Today is a beautiful spring-like day in NC. Just a few weeks ago, we were struggling with bad road conditions because of snow. Today the sun is   shining and we can begin to believe that Spring is really on its way. And I happen to be writing this on St. Patrick’s Day.

We typically think of St. Patrick’s Day as an opportunity to have parties and parades. Irish or not, we traditionally wear green on St. Patrick’s Day and do things like pinch people who aren’t wearing anything green. (My research hasn’t turned up any reason for this practice at all.) There is green beer to drink and things like corned beef and cabbage to eat. Shamrocks are part of the décor of any St. Patrick’s Day event. But have you considered St. Patrick himself. Who was he? Why was he important? Why Ireland?

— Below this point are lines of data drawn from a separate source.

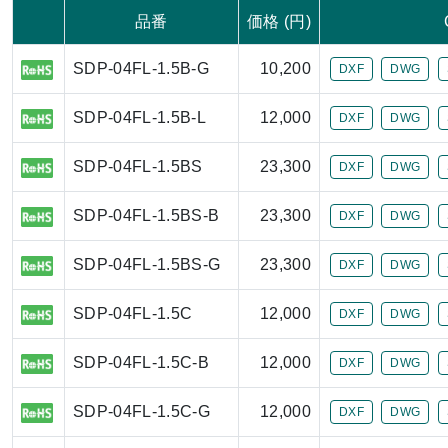
品番
価格 (円)
SDP-04FL-1.5B-G
10,200
DXF
DWG
SDP-04FL-1.5B-L
12,000
DXF
DWG
SDP-04FL-1.5BS
23,300
DXF
DWG
SDP-04FL-1.5BS-B
23,300
DXF
DWG
SDP-04FL-1.5BS-G
23,300
DXF
DWG
SDP-04FL-1.5C
12,000
DXF
DWG
SDP-04FL-1.5C-B
12,000
DXF
DWG
SDP-04FL-1.5C-G
12,000
DXF
DWG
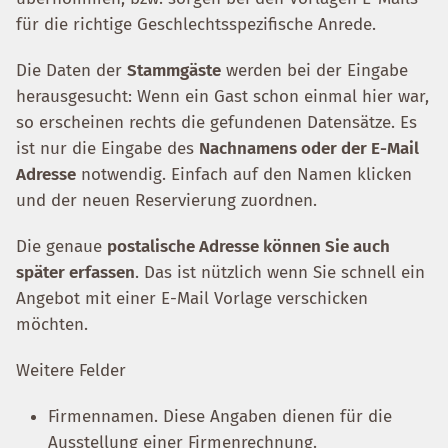
für die richtige Geschlechtsspezifische Anrede.
Die Daten der
Stammgäste
werden bei der Eingabe
herausgesucht: Wenn ein Gast schon einmal hier war,
so erscheinen rechts die gefundenen Datensätze. Es
ist nur die Eingabe des
Nachnamens oder der E-Mail
Adresse
notwendig. Einfach auf den Namen klicken
und der neuen Reservierung zuordnen.
Die genaue
postalische Adresse können Sie auch
später erfassen
. Das ist nützlich wenn Sie schnell ein
Angebot mit einer E-Mail Vorlage verschicken
möchten.
Weitere Felder
Firmennamen. Diese Angaben dienen für die
Ausstellung einer Firmenrechnung.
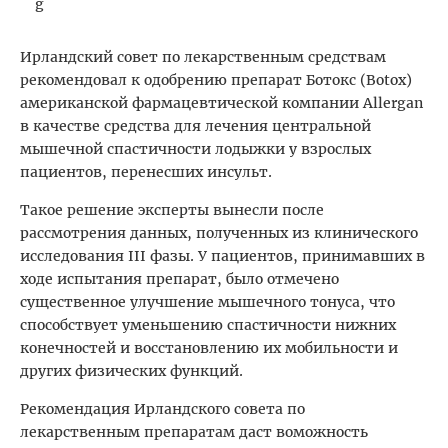
Ирландский совет по лекарственным средствам
рекомендовал к одобрению препарат Ботокс (Botox)
американской фармацевтической компании Allergan
в качестве средства для лечения центральной
мышечной спастичности лодыжки у взрослых
пациентов, перенесших инсульт.
Такое решение эксперты вынесли после
рассмотрения данных, полученных из клинического
исследования III фазы. У пациентов, принимавших в
ходе испытания препарат, было отмечено
существенное улучшение мышечного тонуса, что
способствует уменьшению спастичности нижних
конечностей и восстановлению их мобильности и
других физических функций.
Рекомендация Ирландского совета по
лекарственным препаратам даст воможность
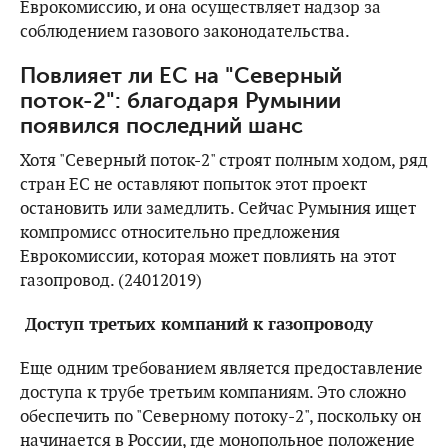
Еврокомиссию, и она осуществляет надзор за
соблюдением газового законодательства.
Повлияет ли ЕС на "Северный
поток-2": благодаря Румынии
появился последний шанс
Хотя "Северный поток-2" строят полным ходом, ряд
стран ЕС не оставляют попыток этот проект
остановить или замедлить. Сейчас Румыния ищет
компромисс относительно предложения
Еврокомиссии, которая может повлиять на этот
газопровод. (24012019)
Доступ третьих компаний к газопроводу
Еще одним требованием является предоставление
доступа к трубе третьим компаниям. Это сложно
обеспечить по "Северному потоку-2", поскольку он
начинается в России, где монопольное положение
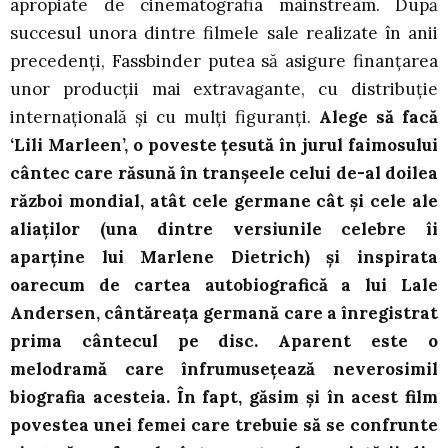
apropiate de cinematografia mainstream. După
succesul unora dintre filmele sale realizate în anii
precedenți, Fassbinder putea să asigure finanțarea
unor producții mai extravagante, cu distribuție
internațională și cu mulți figuranți.
Alege să facă
‘Lili Marleen’, o poveste țesută în jurul faimosului
cântec care răsună în tranșeele celui de-al doilea
război mondial, atât cele germane cât și cele ale
aliaților (una dintre versiunile celebre îi
aparține lui Marlene Dietrich) și inspirata
oarecum de cartea autobiografică a lui Lale
Andersen, cântăreața germană care a înregistrat
prima cântecul pe disc. Aparent este o
melodramă care înfrumusețează neverosimil
biografia acesteia. În fapt, găsim și în acest film
povestea unei femei care trebuie să se confrunte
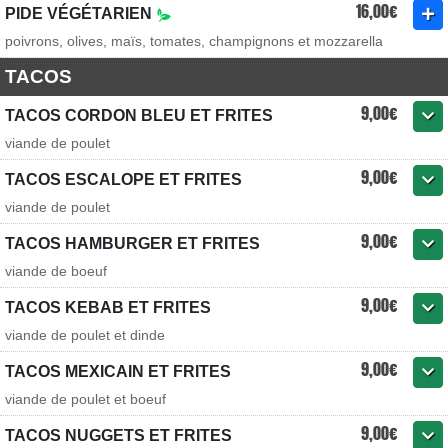
16,00€
PIDE VÉGÉTARIEN
poivrons, olives, maïs, tomates, champignons et mozzarella
TACOS
9,00€
TACOS CORDON BLEU ET FRITES
viande de poulet
9,00€
TACOS ESCALOPE ET FRITES
viande de poulet
9,00€
TACOS HAMBURGER ET FRITES
viande de boeuf
9,00€
TACOS KEBAB ET FRITES
viande de poulet et dinde
9,00€
TACOS MEXICAIN ET FRITES
viande de poulet et boeuf
9,00€
TACOS NUGGETS ET FRITES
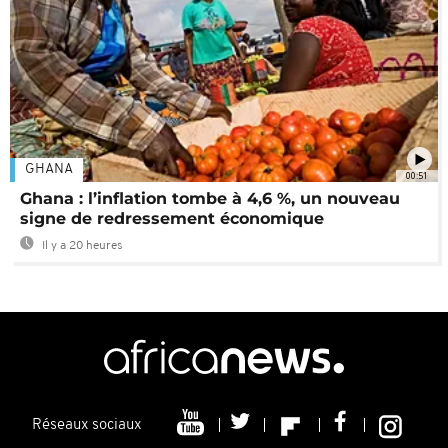
GHANA
00:51
Ghana : l’inflation tombe à 4,6 %, un nouveau
signe de redressement économique
Il y a 20 heures
Réseaux sociaux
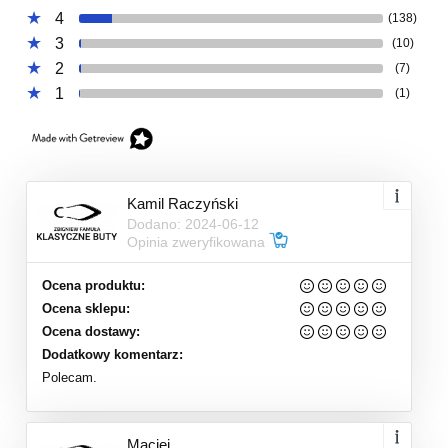
4
(138)
3
(10)
2
(7)
1
(1)
Kamil Raczyński
Dodano: 2024-06-12
Opinia zweryfikowana
Ocena produktu:
Ocena sklepu:
Ocena dostawy:
Dodatkowy komentarz:
Polecam.
Maciej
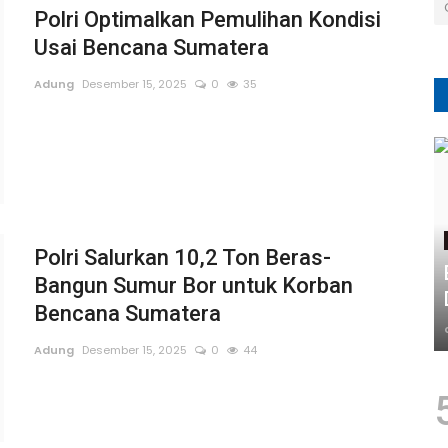
Polri Optimalkan Pemulihan Kondisi
Usai Bencana Sumatera
Adung
Desember 15, 2025
0
35
Polri Salurkan 10,2 Ton Beras-
Bangun Sumur Bor untuk Korban
Bencana Sumatera
Adung
Desember 15, 2025
0
44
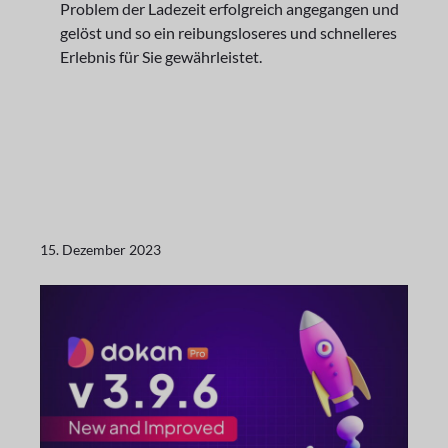
Problem der Ladezeit erfolgreich angegangen und
gelöst und so ein reibungsloseres und schnelleres
Erlebnis für Sie gewährleistet.
15. Dezember 2023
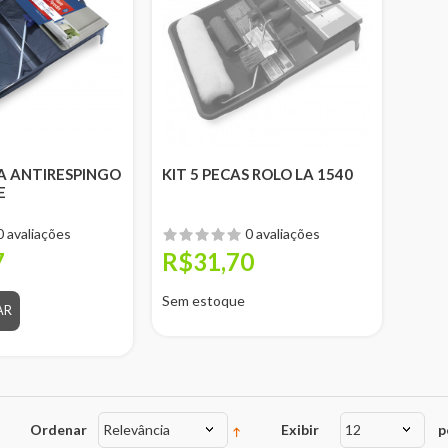
A ANTIRESPINGO
KIT 5 PECAS ROLO LA 1540
E
0 avaliações
0 avaliações
7
R$31,70
Sem estoque
AR
Ordenar
Relevância
Exibir
12
p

St. Patrick was born somewhere around 460 AD. He was born in Britain, not Ireland. His father was a deacon in the church and his grandfather was a priest. When he was about 15 or 16, he was captured by raiders and sold into slavery in Ireland. During his captivity, he worked as a shepherd and his faith in God grew in spite of the fact that he was surrounded by people practicing Druidism and paganism. After 6 years, he heard a voice telling him to escape, that his ship was waiting for him. He escaped and travelled 200 miles to a port and persuaded a ship’s captain to take him away from Ireland. He eventually reunited with his family in Britain. At some point after his homecoming, he had a dream. The voice in the dream told him to return to Ireland. They needed him. The rest of his life he served as a missionary in Ireland. He was a humble man with limited formal education but he was able to bring many people to Christianity. He often used a shamrock to represent the Trinity when he spoke to people.   St. Patrick’s Day is celebrated on March 17th each year, the day of his death.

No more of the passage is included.